The exhibition will reveal the continuities and changes in Johns’ work throughout his career. His use of accessible and familiar motifs established a new vocabulary in painting as early as the 1950s—his treatment of iconography and the appropriation of objects and symbols made the familiar seem unknown through the distinctive, complex textures of his works. Through his groundbreaking paintings and sculptures, Johns charted a radical new course in an art world that had previously been dominated by Abstract Expressionism.

In the 1960s he added devices within his works, including studio objects, imprints and casts of the human figure, while works from the 1970s are dominated by abstract ‘crosshatchings.’ During this time Johns began to explore printmaking and is now one of the most celebrated printmakers today.

His work continued to evolve throughout the 1980s, as he introduced a variety of images that engaged with themes involving memory, sexuality and the contemplation of mortality.
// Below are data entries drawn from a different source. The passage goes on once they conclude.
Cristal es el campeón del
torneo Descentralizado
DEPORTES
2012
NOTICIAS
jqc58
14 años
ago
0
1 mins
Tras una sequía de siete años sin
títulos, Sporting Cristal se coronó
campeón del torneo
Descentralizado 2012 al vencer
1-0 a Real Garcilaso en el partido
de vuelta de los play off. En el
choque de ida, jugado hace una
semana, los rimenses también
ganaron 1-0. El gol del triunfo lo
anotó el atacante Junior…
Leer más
From this time, Johns increasingly incorporated tracings and details of works by other artists, such as Matthias Grünewald, Pablo Picasso and Edvard Munch.
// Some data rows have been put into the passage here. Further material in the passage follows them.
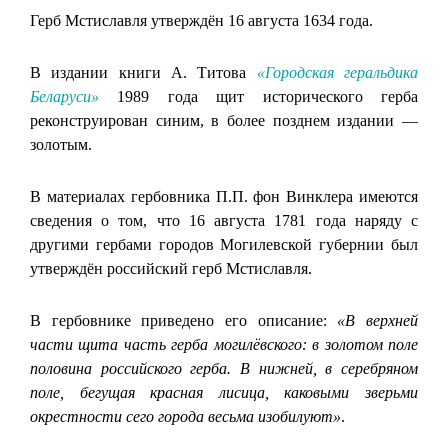
Герб Мстиславля утверждён 16 августа 1634 года.
В издании книги А. Титова
«Городская геральдика
Беларуси»
1989 года щит исторического герба
реконструирован синим, в более позднем издании —
золотым.
В материалах гербовника П.П. фон Винклера имеются
сведения о том, что 16 августа 1781 года наряду с
другими гербами городов Могилевской губернии был
утверждён российский герб Мстиславля.
В гербовнике приведено его описание:
«В верхней
части щита часть герба могилёвского: в золотом поле
половина российского герба. В нижней, в серебряном
поле, бегущая красная лисица, каковыми зверьми
окрестности сего города весьма изобилуют»
.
The works of the 1990s built on the increasing complexity of subject and reference, and by the early 2000s Johns had embarked on the pared down and more conceptual Catenary series which, along with other recent works, shows the rich productivity and vitality of this late phase of his career.

Jasper Johns: ‘Something Resembling Truth’ brings together artworks that rarely travel, including significant loans from the Museum of Contemporary Art and the Art Institute, Chicago; the Menil Collection, Houston; the Museum of Modern Art, New York; the Tate, London; the Centre Pompidou, Paris; the National Gallery of Art, Washington, D.C.; and the Philadelphia Museum of Art. In addition, the artist has generously loaned a number of his works to the exhibition.

Works exclusive to The Broad’s presentation of the exhibition include




Three Flags, 1958 (The Whitney Museum of Art, New York)



and In memory of my feelings, Frank O’Hara, 1995 (Museum of Contemporary Art, Chicago).


Other highlights include



Jasper Johns, Target, 1961. Encaustic and collage on canvas. 167.6 x 167.6 cm. The Art Institute of Chicago © Jasper Johns / Licensed by VAGA, New York, NY. Photo: © 2017. The Art Institute of Chicago / Art Resource, NY / Scala, Florence
Flag, 1958 (private collection);



0 Through 9, 1961 (private collection);



Periscope (Hart Crane), 1963 (The Menil Collection on Loan from the Artist);


Jasper Johns, Between the Clock and the Bed, 1981

Between the Clock and the Bed, 1981 (National Gallery of Art, Washington, D.C);



Ventriloquist, 1983 (Museum of Fine Arts, Houston);



 Summer, 1985 (Museum of Modern Art, New York);



and Bridge, 1997 (private collection).

Jasper Johns: ‘Something Resembling Truth’ will be accompanied by an exhibition catalogue featuring writings by the curators Devaney and Bernstein, as well as essays from curator and critic Robert Storr, art historian Hiroko Ikegami and writer Morgan Meis. The contributing authors will discuss Johns’ extensive body of work from viewpoints of literature, contemporary culture and international significance. The exhibition debuts at the Royal Academy of Arts, London, from Sep. 23 through Dec. 10, 2017.